Recently, Austrian researchers have discovered ants engaged in another astounding partnership. The Austrian team was working with Peruvian colleagues in the Andean foothills at the headwaters of the Amazon River system, territory little studied by scientists. Among the plants they observed was a quick-growing flowering shrub, Tococa occidenralis. This plant sprouted up quickly where light permitted, and was one of the first to grow on the raw scars of landslides.

Generally the tococa plants were quickly overshadowed by stronger plants, so they were found only here and there in the vast study area. In a few places, however, the team found roughly circular patches up to 30 meters on a side (about the size of a baseball diamond) containing pure stands of tococa. Usually these patches were surrounded by strips of bare earth where no plants of any kind grew.

When the scientists examined plants from these patches under a microscope, they found colonies of tiny ants of a previously unknown species. The plants' hollow stems harbored full colonies; individual ants patrolled the leaves. The ants apparently fed only from specially developed glands on the tococa leaves.

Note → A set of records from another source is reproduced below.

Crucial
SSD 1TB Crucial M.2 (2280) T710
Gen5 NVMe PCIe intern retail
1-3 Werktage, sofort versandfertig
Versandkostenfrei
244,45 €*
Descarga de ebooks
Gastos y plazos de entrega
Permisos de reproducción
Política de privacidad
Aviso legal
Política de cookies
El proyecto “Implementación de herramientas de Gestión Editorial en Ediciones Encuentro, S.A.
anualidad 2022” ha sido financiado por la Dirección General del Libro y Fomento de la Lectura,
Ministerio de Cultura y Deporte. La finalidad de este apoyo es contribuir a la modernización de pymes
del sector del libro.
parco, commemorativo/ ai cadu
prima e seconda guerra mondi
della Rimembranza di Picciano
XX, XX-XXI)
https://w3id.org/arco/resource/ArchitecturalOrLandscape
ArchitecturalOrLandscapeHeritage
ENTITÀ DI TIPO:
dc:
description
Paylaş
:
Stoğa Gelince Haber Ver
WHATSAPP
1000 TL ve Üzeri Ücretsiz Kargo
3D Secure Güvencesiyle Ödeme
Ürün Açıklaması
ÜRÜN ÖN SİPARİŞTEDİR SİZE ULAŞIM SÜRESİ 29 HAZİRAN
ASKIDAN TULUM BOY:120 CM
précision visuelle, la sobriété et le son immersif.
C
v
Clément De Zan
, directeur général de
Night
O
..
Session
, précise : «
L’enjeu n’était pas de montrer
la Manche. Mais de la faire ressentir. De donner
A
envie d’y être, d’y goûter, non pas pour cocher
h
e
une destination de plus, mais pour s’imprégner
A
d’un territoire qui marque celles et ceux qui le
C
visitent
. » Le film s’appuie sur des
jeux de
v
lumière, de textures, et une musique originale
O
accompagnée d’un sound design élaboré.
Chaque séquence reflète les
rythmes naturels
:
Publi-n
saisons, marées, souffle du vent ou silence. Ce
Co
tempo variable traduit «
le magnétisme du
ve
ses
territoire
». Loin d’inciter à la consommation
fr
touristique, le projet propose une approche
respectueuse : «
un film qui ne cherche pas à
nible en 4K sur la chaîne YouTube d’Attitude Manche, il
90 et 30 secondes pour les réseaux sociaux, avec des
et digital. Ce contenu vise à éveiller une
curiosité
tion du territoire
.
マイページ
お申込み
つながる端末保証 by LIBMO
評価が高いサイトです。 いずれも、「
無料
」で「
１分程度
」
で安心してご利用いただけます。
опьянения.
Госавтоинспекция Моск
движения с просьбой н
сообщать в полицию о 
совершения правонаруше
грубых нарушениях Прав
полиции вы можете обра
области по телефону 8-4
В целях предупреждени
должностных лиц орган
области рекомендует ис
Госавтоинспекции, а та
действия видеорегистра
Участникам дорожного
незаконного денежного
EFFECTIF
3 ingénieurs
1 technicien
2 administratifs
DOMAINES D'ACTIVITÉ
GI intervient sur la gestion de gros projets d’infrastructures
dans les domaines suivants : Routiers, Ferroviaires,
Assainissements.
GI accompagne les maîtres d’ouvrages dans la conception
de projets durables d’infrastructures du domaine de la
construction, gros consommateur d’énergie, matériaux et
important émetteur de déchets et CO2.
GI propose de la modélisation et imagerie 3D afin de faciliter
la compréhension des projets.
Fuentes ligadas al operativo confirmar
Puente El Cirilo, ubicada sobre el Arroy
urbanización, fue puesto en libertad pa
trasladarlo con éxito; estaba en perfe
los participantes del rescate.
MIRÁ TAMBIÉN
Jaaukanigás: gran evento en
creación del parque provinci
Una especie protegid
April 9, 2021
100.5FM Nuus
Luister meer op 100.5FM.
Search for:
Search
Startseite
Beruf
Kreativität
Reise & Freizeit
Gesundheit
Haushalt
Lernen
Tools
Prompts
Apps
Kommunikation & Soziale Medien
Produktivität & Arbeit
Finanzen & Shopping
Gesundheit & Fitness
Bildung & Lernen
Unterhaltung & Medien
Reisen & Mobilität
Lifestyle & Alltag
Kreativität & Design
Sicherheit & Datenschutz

It's long been known that some ants protect plants from which they can gain food. Gardeners who grow peonies can sometimes observe ants gathering nectar from the flower buds; the ants will attack gnawing caterpillars they find on their peony picnic grounds. And ants have been known to prune other plants that encroach on their preferred gardens. But, after a few simple experiments, the scientists realized they'd found something quite different. These little ants practiced mass vegetational murder.

The researchers moved plants of other local species into the bare track surrounding the tococa stand. Within an hour, every new plant was under assault by the resident ants. They bit the most sensitive tissues, such as growing tips, then sprayed the wounds with poison from glands on their abdomen. The toughest plant lasted five days before dying; the weakest, a papaya, was dead in an hour "and was left after 3 h as a soft clump of necrotic plant material," to quote from the Austrian scientists' report in the journal Biodiversity and Conservation.

The ants killed everything from tiny sprouts to thirty-foot trees. They allow only shoots from their chosen plants to grow, and soon tococa plants are all that's growing. Fortunately for the rest of the Peruvian jungle, the ants are lazy. They don't wander farther than about four meters (a dozen feet or so) from the edge of their plantation.

Even more fortunately, they can't think things through. They don't realize that young trees growing just beyond their range will eventually grow up and close the canopy overhead. Shaded out, the ant-tended plantations die. The ants move on, looking for other tococa plants, but the poisoned soil remains barren for years.